Arizona’s monsoon is here at last and we have rain, rain, rain. Sections of the main east/west rail line between Tucson and Phoenix washed out Thursday – you could see tracks and ties suspended in the air where floodwater had literally shoved away the roadbed underneath – but just one day later crews had repaired the damage and freight was rolling again. Not so with many roads, although the interstate is still open – if that floods out, and if the railroad shuts down again, interstate commerce through much of the western part of the USA will stop.
Here in Tucson, dry washes are full of rushing water, some of it deeper than it looks, and fire and rescue crews are busy saving brain-dead motorists who drive past the “road closed” signs and try to ford their way across.
We probably won’t get enough rain to make up for the monsoons that didn’t come in 2004 and 2005, but we’ll have a green desert for a while. Then, of course, it’ll dry out again and we’ll have range fires. What’s that they say? Oh, yeah – the Lord giveth and the Lord taketh away.
Two good friends are getting married tomorrow up on a mountaintop accessible only by dirt road. I hope they have a backup plan! Oh, and I’m giving a reading at the wedding, so my interest is more than academic.
A woman is driving down from Phoenix today to see our blue and gold macaw Buckwheat. If they hit it off, Buckwheat’ll have a new home, and we’ll mark the end of our bird fever, which started in 1987 with Skipper, a cherry-head conure we bought for our daughter Polly, got even hotter 1992 with Buckwheat, and broke the thermometer in 2000 with Petey, an African Gray. Skipper lives with Polly now, Petey went to a new family almost a year ago, and we’re close to finding a new family for Buckwheat. Besides the woman from Phoenix (who is a veterinarian, a great point in her favor), we’ve also had a call from a woman in Flagstaff, who has a 3,500 square foot house in the country (a great point in her favor). We should be bird-free in a week or two.

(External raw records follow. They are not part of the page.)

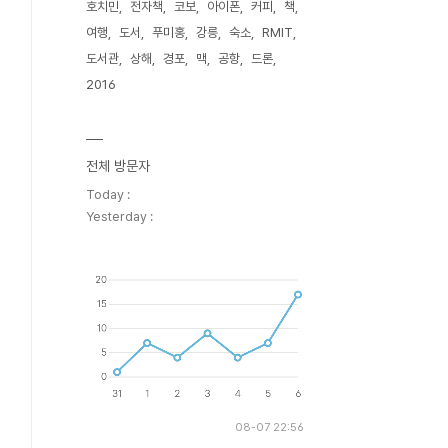
호치민
전자책
코보
아이폰
커피
책
여행
도서
푸미홍
강릉
숙소
RMIT
도서관
상해
경포
맥
공항
드론
2016
전체 방문자
Today :
Yesterday :
08-07 22:56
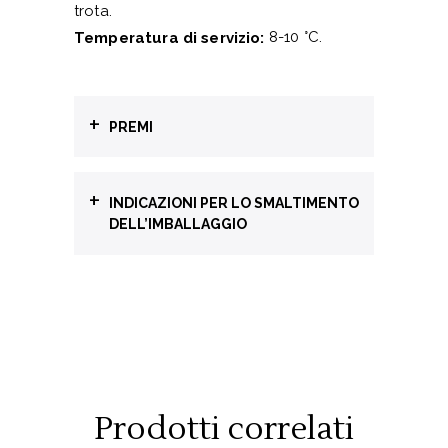
trota.
8-10 °C.
Temperatura di servizio:
+
PREMI
“Wine Enthusiast 2018”
+
INDICAZIONI PER LO SMALTIMENTO
Concorso Internazionale -
DELL’IMBALLAGGIO
88 Punti
Raccolta differenziata
BOTTIGLIA
James Suckling
GL71
Vetro
annata 2021 - 91 punti
CAPSULA
C/ALU90
Alluminio e metallo
Falstaff Trophy Gardasee
Prodotti correlati
Raccolta differenziata dedicata o
2024
raccolta differenziata per rifiuti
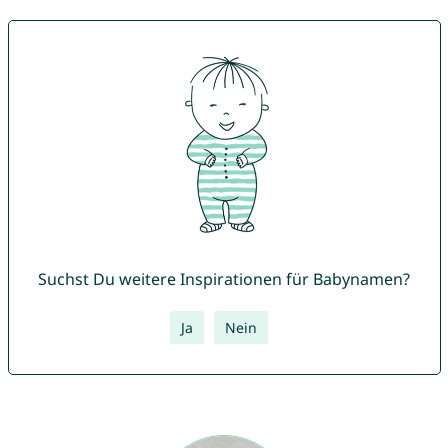
Suchst Du weitere Inspirationen für Babynamen?
Ja
Nein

Naturally, we’re ashamed of ourselves for giving up on Buckwheat, who’s been a member of our family for so long, but we can no longer give him the attention he needs (and he needs a lot). Ever since our children grew up and moved away, Buckwheat has spent his days alone, which isn’t much of a life. For a few years now we’ve been holding on to him so that we could give him to Polly once she gets her own house. But during Polly’s last visit it became clear that she no longer wants him – and there went our only real reason to keep him. We want him to be happy, and we’ll be very selective about his new home – a lot of people think macaws would be cool pets, until they live with one for a few weeks. Scream? Unless you’ve worked around jet engines, you have no idea.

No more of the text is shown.